I can see it in this postcard, mailed one hundred years ago today, November 18, 1910, by Josef Gärtz to his sweetheart, Elisabeth Ebner (ABEner) to celebrate her Name Day. Josef was twenty-one. Elisabeth was twenty-three. Within a year they would marry and eventually become my grandparents.
But I didn't always know about the love expressed in language as flowery as the blue-bedecked bicycle pictured on the front. In fact, before last year, I didn't know this postcard existed.
It was one of scores of missives my grandmother had saved for almost seventy years. "Trash or treasure?" My brothers and I debated, in a frenzy of sorting after my mother's death. We squinted at the illegible writing, written in an ancient German script that most present-day Germans can't read much less a German major like me. We decided to keep them, but I figured they'd languish for years in "Box 14, Gartz Correspondence" and end up summarily tossed.
Enter fate.
My brothers and I traveled to Transylvania in 2007 on a family roots-finding mission. In Sibiu (called Hermannstadt by the Germans), we met Professor Uli Wien who was researching the history and immigration of Siebenbürgen Germans -- people like our grandparents. Uli asked for our email addresses.
Serendipity had begun its subtle work.
I forgot all about Uli until the summer of 2009, when he emailed me. “Do you by any chance have any letters to or from your grandparents?”

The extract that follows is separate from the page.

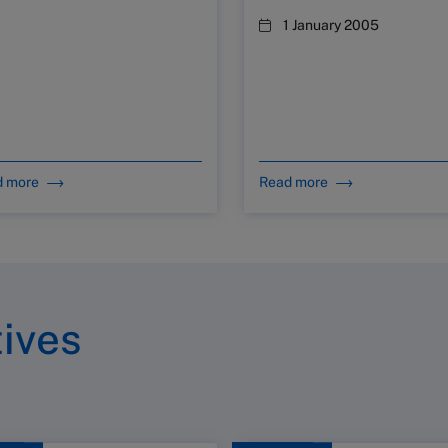
1 January 2005
d more
Read more
tives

Did I have letters! My heart leapt at what this meant. Perhaps Uli could help me decipher the inscrutable writing! That put me on a mission to look at the letters closely for the first time in the fifteen years since Mom's death -- and I began to tease out some authors' names.
F[räulein]Elise Ebner
Reisper Gasse [Street]
c/o Mr. Ji[c]keli [the family my grandmother worked for]
Hermannstadt
Nagyszeben
(yet another name for Hermannstadt / Sibiu: Nagyszeben is the Hungarian name)
I recognized my grandfather's signature: “Josef Gärtz," and I knew I had a treasure.
Printed under the bicycle on the front:
Herzlichen Glückwunsch zum Namenstag. “Heartfelt Good Wishes for your Name Day."
I sent a xerox of the writing to Uli, and he deciphered into modern German those words written one hundred years ago today. I translated Josef's sincere, flowery note into English, its tinges of 19th century formality not diminishing its sweetness:
Yours faithfully,
J[osef] G[ärtz]
Neppendorf, November 18. 1910"
I know love when I see it.
9 comments:
Linda, I am looking forward to joining you on this journey. How lucky you are to have such wonderful treasures and your writing is absolutely beautiful.
Sweet story. I think it's remarkable that the German on this postcard is unreadable today by modern Germans. Things change more quickly than we realize.
Lynn, Thanks for your kind comments. I've been following your blog for several months, and it was an inspiration for me to get started. Looking forward to more exchanges.
Everything is falling into place so we can follow you and your family on your memoir journey.
OCWW --
And changing more quickly every moment in this brave new world of social media. The Postcard was the text message of its day. I wonder how we'll communicate in just a few years hence?
Susan,
Thanks for all the support. I'm eager to follow your blog at www.mikeandollie.com to see how your preemies made it to happy, healthy young adulthood.
Hello Linda, I came here because you commented a photo blog of mine, and, I got stuck to your pages. I loved this 100 years old love postcard. Pure live history. Thank you for sharing and definitely I'll came back to read more. Greetings from Sahara Desert!
Thanks Joao --
I hope you do come back and I'll enjoy your photos. Sahara Desert -- cool! or HOT!
LINDA - IT IS A JOY TO FOLLOW YOUR JOURNEY. I DIDN'T EXPECT IT TO BE SO EXCITING. KEEP IT COMING.